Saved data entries
Segment Open

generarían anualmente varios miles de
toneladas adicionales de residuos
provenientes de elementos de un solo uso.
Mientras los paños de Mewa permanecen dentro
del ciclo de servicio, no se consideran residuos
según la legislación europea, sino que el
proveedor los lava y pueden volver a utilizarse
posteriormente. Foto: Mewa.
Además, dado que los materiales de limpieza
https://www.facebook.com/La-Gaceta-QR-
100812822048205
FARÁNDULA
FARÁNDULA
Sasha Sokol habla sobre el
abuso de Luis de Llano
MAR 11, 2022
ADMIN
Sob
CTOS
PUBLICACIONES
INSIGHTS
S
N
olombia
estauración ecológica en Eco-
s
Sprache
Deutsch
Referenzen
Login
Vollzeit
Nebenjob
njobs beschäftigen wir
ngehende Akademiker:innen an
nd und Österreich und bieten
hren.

Segment Closed

WHAT IS BEING ASKED:
Down to the last line, repeat the data exactly.

EXPECTED ANSWER:
generarían anualmente varios miles de
toneladas adicionales de residuos
provenientes de elementos de un solo uso.
Mientras los paños de Mewa permanecen dentro
del ciclo de servicio, no se consideran residuos
según la legislación europea, sino que el
proveedor los lava y pueden volver a utilizarse
posteriormente. Foto: Mewa.
Además, dado que los materiales de limpieza
https://www.facebook.com/La-Gaceta-QR-
100812822048205
FARÁNDULA
FARÁNDULA
Sasha Sokol habla sobre el
abuso de Luis de Llano
MAR 11, 2022
ADMIN
Sob
CTOS
PUBLICACIONES
INSIGHTS
S
N
olombia
estauración ecológica en Eco-
s
Sprache
Deutsch
Referenzen
Login
Vollzeit
Nebenjob
njobs beschäftigen wir
ngehende Akademiker:innen an
nd und Österreich und bieten
hren.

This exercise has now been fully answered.